11. Sepupu laki-laki (anak paman seayah) akan terhalangi dengan adanya sepupu laki-laki
(anak paman kandung) dan dengan adanya sosok yang menghalangi sepupu laki-laki
(anak paman kandung).

Sedangkan lima ahli waris dari kelompok wanita adalah:

1. Nenek (baik ibu dari ibu ataupun dari bapak) akan terhalangi dengan adanya sang ibu.
2. Cucu perempuan (keturunan anak laki-laki) akan terhalang oleh adanya anak laki-laki,
baik cucu itu hanya seorang ataupun lebih. Selain itu, juga akan terhalangi oleh adanya
dua orang anak perempuan atau lebih, kecuali jika ada 'ashabah.
3. Saudara kandung perempuan akan terhalangi oleh adanya ayah, anak, cucu, cicit, dan
seterusnya (semuanya laki-laki).
4. Saudara perempuan seayah akan terhalangi dengan adanya saudara kandung perempuan
jika ia menjadi 'ashabah ma'al ghair. Selain itu, juga terhalang oleh adanya ayah dan
keturunan (anak, cucu, cicit, dan seterusnya, khusus kalangan laki-laki) serta terhalang
oleh adanya dua orang saudara kandung perempuan bila keduanya menyempurnakan
bagian dua per tiga (2/3), kecuali bila adanya 'ashabah.
5. Saudara perempuan seibu akan terhalangi oleh adanya sosok laki-laki (ayah, kakek, dan
seterusnya) juga oleh adanya cabang (anak, cucu, cicit, dan seterusnya) baik laki-laki
ataupun perempuan.

Saudara Laki-laki yang Berkah

Apabila anak perempuan telah sempurna mendapat bagian dua per tiga (2/3), gugurlah hak waris
cucu perempuan dari keturunan anak laki-laki.

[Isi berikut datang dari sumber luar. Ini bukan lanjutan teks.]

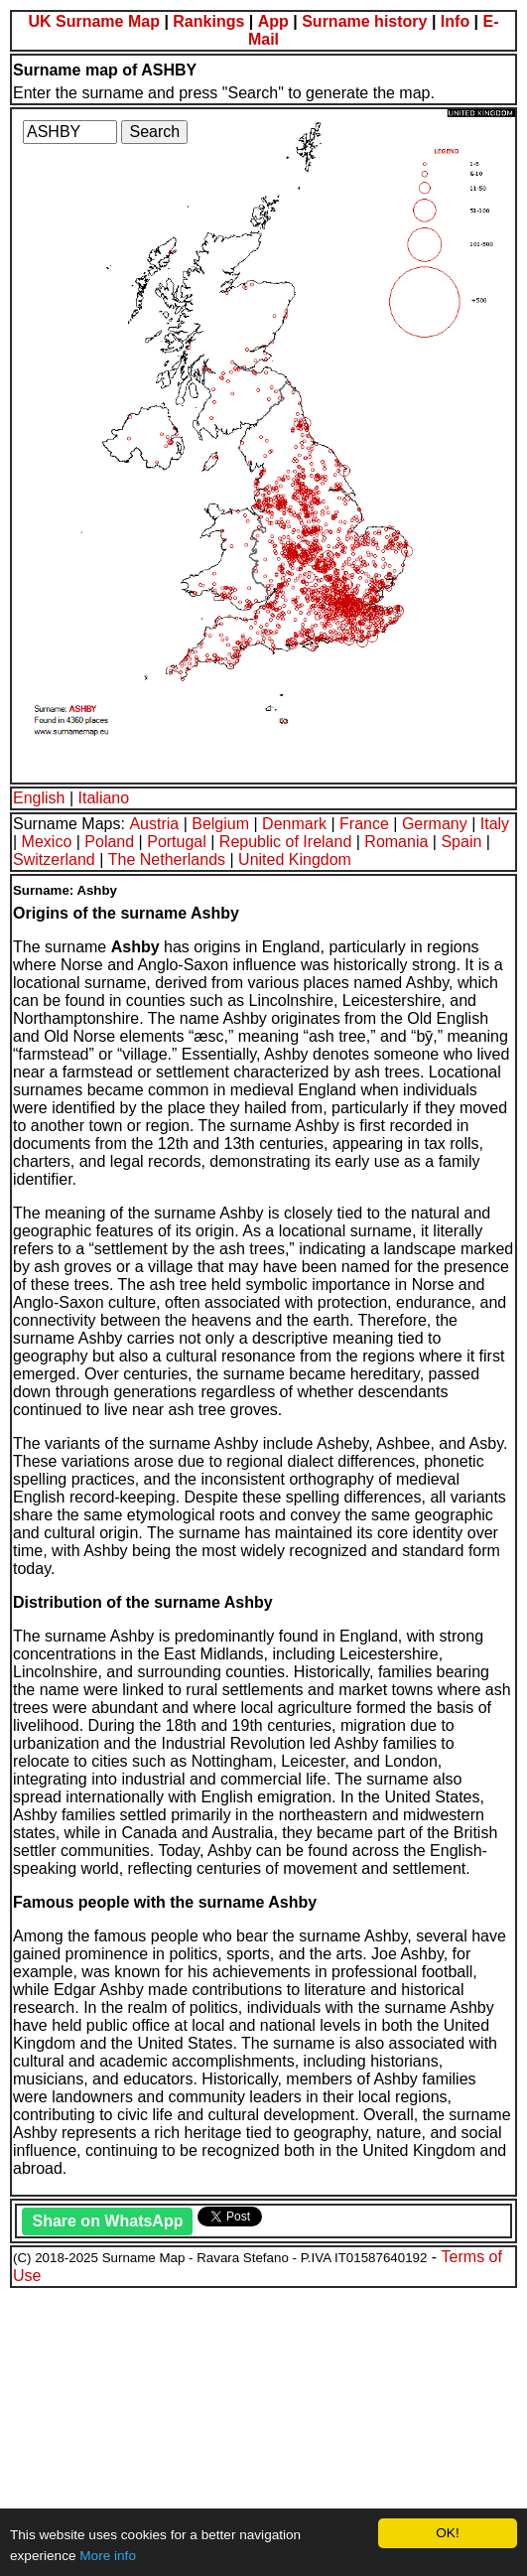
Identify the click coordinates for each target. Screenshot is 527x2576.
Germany (434, 823)
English (39, 797)
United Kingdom (294, 859)
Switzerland (54, 859)
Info (455, 21)
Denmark (294, 823)
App (273, 21)
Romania (396, 841)
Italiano (104, 797)
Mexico (47, 841)
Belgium (220, 823)
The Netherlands (166, 859)
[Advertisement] (263, 2429)
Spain (461, 841)
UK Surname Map (93, 21)
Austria (154, 823)
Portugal (176, 841)
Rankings (208, 21)
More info (107, 2555)
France (364, 823)
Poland (109, 841)
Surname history (364, 21)
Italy (494, 823)
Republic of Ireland (285, 841)
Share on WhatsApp (107, 2221)
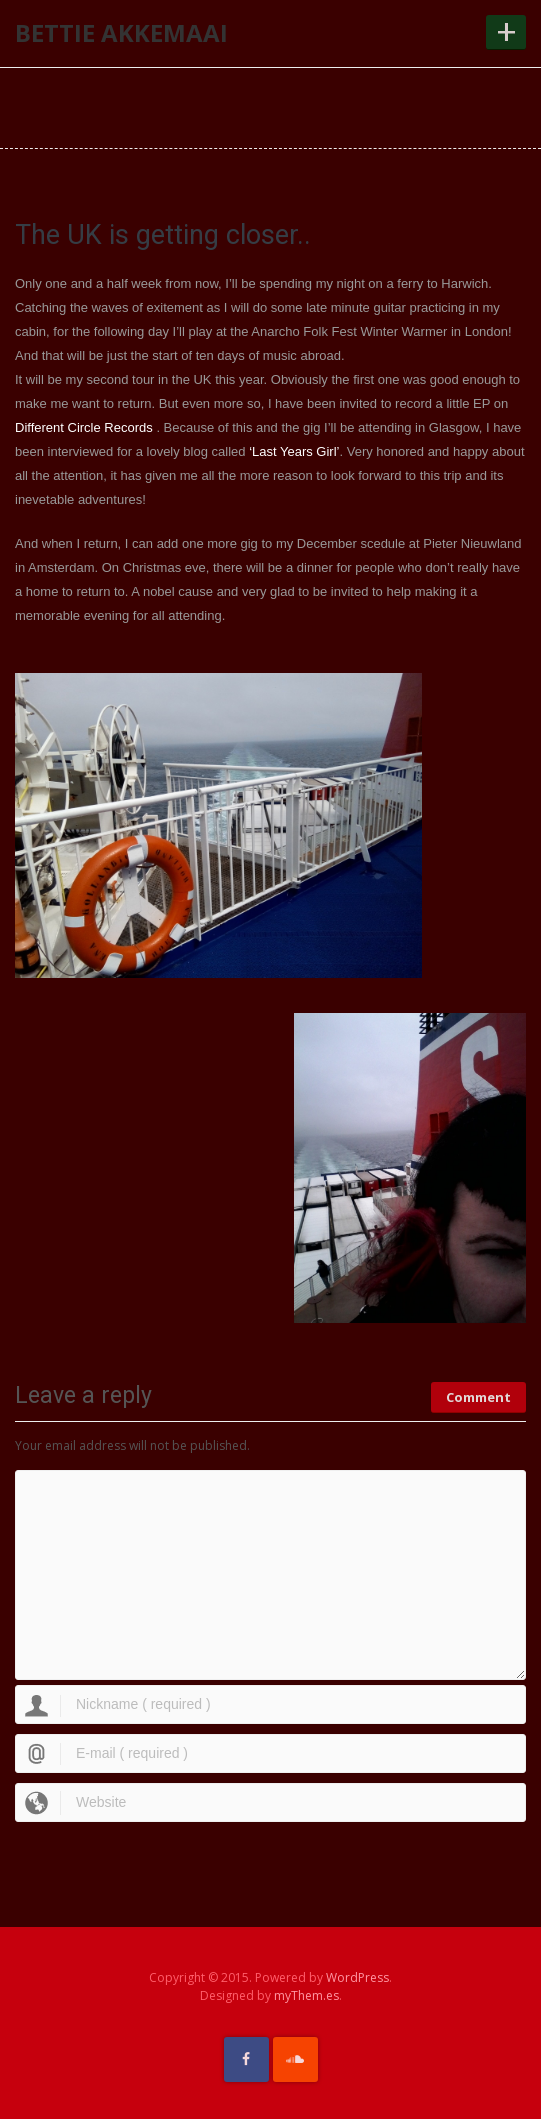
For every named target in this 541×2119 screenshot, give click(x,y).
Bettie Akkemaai (121, 32)
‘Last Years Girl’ (294, 451)
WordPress (357, 1977)
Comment (478, 1397)
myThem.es (306, 1995)
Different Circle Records (84, 427)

Kecuali bila ia mempunyai saudara laki-laki
(yakni cucu laki-laki keturunan anak laki-laki) yang sederajat ataupun yang lebih rendah dari
derajat cucu perempuan, maka cucu laki-laki dapat menyeret cucu perempuan itu sebagai
'ashabah, yang sebelumnya tidak mendapat fardh. Keadaan seperti ini dalam faraid disebut
sebagai kerabat yang berkah atau saudara laki-laki yang berkah. Disebut demikian karena tanpa
cucu laki-laki, cucu perempuan tidak akan mendapat warisan.
Kemudian, apabila saudara kandung perempuan telah sempurna mendapat bagian dua per tiga
(2/3), gugurlah hak waris para saudara perempuan seayah, kecuali bila ada saudara laki-laki
seayah. Sebab saudara laki-laki seayah itu akan menggandengnya menjadi 'ashabah. Keadaan
seperti ini dinamakan sebagai saudara yang berkah, sebab tanpa keberadaannya para saudara
kandung perempuan itu tidak akan menerima hak waris mereka.

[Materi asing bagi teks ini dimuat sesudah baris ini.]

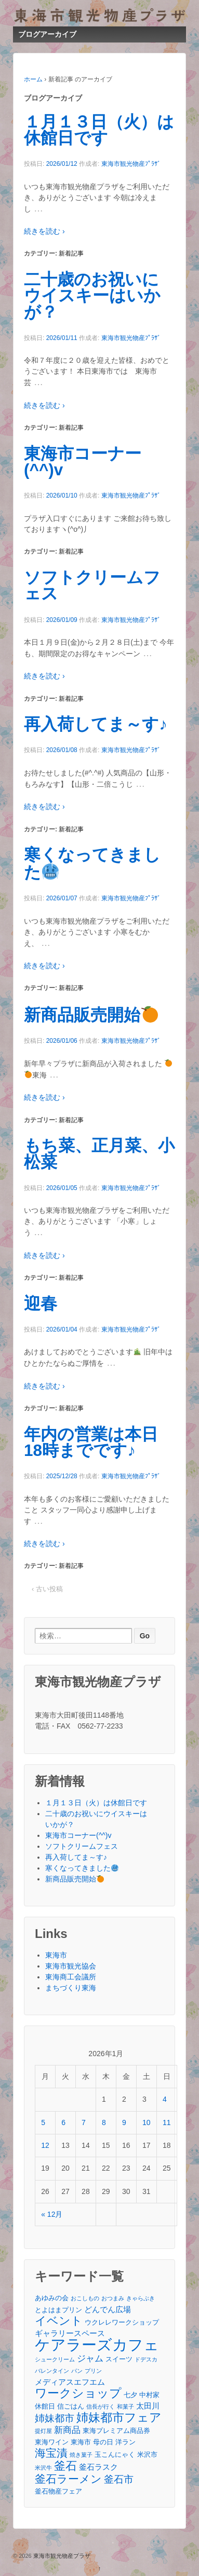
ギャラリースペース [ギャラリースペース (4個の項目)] (70, 2333)
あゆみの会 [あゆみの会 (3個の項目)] (52, 2298)
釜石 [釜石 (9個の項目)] (65, 2465)
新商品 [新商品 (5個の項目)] (67, 2430)
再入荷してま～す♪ (95, 724)
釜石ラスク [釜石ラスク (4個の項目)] (98, 2466)
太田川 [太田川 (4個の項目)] (148, 2405)
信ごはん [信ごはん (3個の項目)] (70, 2406)
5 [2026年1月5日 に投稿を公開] (43, 2122)
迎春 (40, 1303)
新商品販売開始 (91, 1015)
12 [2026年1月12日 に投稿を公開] (45, 2145)
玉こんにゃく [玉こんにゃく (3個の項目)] (115, 2454)
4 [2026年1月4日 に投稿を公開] (165, 2099)
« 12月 (51, 2214)
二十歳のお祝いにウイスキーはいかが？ (92, 295)
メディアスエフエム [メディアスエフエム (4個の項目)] (70, 2381)
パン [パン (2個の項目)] (77, 2371)
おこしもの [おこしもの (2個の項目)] (85, 2298)
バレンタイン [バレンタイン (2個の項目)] (52, 2371)
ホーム (33, 79)
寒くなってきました (92, 863)
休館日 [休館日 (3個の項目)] (45, 2406)
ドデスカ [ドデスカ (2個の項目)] (146, 2359)
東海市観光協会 (70, 1966)
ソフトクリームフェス (92, 585)
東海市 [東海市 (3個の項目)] (81, 2442)
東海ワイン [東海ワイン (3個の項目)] (52, 2442)
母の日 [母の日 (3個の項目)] (103, 2442)
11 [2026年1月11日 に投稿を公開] (167, 2122)
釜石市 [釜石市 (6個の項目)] (119, 2479)
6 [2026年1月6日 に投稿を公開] (63, 2122)
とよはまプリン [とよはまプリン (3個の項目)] (58, 2310)
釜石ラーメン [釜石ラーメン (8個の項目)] (68, 2478)
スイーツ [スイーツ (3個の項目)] (118, 2359)
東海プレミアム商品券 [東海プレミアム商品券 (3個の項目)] (116, 2431)
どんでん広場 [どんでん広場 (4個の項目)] (107, 2309)
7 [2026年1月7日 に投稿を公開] (84, 2122)
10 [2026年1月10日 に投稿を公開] (146, 2122)
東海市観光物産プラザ (61, 2556)
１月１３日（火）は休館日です (99, 130)
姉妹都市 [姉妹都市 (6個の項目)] (54, 2418)
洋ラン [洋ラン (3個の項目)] (125, 2442)
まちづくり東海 (70, 1988)
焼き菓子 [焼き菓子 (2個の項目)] (81, 2455)
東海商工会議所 (70, 1977)
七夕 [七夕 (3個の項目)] (130, 2395)
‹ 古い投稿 (47, 1589)
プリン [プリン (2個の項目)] (93, 2371)
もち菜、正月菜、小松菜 (99, 1153)
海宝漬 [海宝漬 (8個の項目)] (51, 2452)
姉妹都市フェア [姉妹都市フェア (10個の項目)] (119, 2417)
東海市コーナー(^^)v (82, 461)
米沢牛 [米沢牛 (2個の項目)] (43, 2468)
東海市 (56, 1955)
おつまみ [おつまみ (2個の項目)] (112, 2298)
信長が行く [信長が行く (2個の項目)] (100, 2406)
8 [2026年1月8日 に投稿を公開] (104, 2122)
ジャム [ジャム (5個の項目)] (90, 2358)
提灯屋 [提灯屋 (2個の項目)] (43, 2431)
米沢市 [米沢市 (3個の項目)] (147, 2454)
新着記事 (71, 253)
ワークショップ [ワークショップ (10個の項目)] (78, 2393)
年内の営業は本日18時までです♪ (91, 1442)
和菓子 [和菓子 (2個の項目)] (125, 2406)
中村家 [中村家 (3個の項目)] (149, 2395)
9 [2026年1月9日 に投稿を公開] (124, 2122)
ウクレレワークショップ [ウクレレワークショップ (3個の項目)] (122, 2322)
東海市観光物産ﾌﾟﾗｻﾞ (131, 163)
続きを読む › (44, 231)
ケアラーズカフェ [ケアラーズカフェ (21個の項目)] (97, 2344)
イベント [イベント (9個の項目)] (59, 2320)
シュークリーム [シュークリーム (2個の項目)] (55, 2359)
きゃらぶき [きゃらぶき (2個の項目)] (140, 2298)
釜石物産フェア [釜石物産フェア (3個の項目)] (58, 2491)
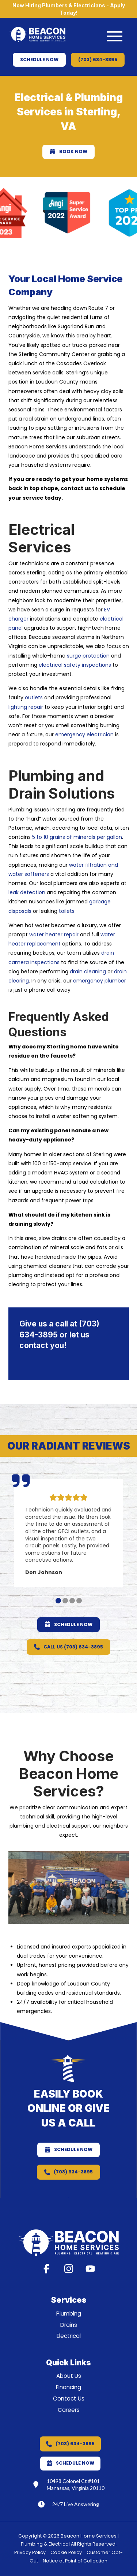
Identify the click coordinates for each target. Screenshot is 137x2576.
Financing (68, 2387)
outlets (34, 697)
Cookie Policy (66, 2552)
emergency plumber (99, 980)
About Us (68, 2376)
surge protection (88, 655)
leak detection (26, 892)
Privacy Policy (30, 2552)
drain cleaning (88, 971)
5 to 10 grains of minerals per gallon (77, 837)
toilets (67, 911)
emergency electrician (84, 734)
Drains (68, 2325)
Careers (69, 2410)
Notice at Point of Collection (75, 2561)
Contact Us (68, 2398)
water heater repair (54, 934)
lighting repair (25, 707)
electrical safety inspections (75, 665)
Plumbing (68, 2313)
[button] (114, 36)
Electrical (69, 2336)
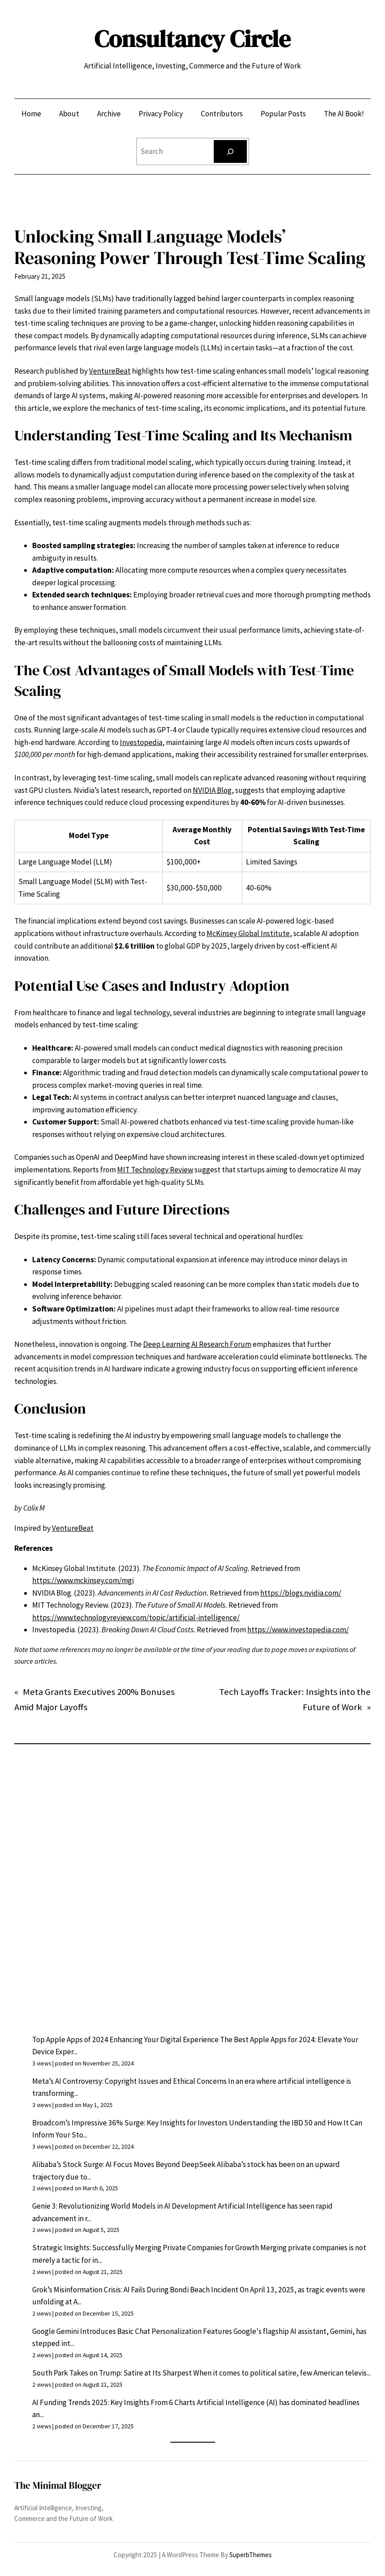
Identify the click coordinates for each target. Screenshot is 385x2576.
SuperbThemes (250, 2554)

Saudara Laki-laki yang Merugikan

Kalau sebelumnya saya jelaskan tentang saudara laki-laki yang membawa berkah, maka kini
saya akan menjelaskan kebalikannya, yakni saudara laki-laki yang merugikan. Disebut saudara
laki-laki yang merugikan karena keberadaannya menyebabkan ahli waris dari kalangan wanita
tidak mendapatkan warisan. Padahal, apabila saudara laki-laki itu tidak ada, ahli waris wanita itu
akan mendapatkan waris. Agar lebih jelas saya berikan beberapa contoh kasus.

Pertama:

Seorang wanita meninggal dunia dan meninggalkan suami, ibu, bapak, anak perempuan, dan
cucu perempuan dari anak laki-laki. Maka pembagiannya seperti berikut: suami seperempat (1/4)
bagian, ibu seperenam (1/6) bagian, ayah juga seperenam (1/6) bagian, anak perempuan
setengah, dan cucu perempuan keturunan anak laki-laki mendapat bagian seperenam (1/6)
sebagai penyempurna saham dua per tiga (2/3) karena merupakan bagian wanita.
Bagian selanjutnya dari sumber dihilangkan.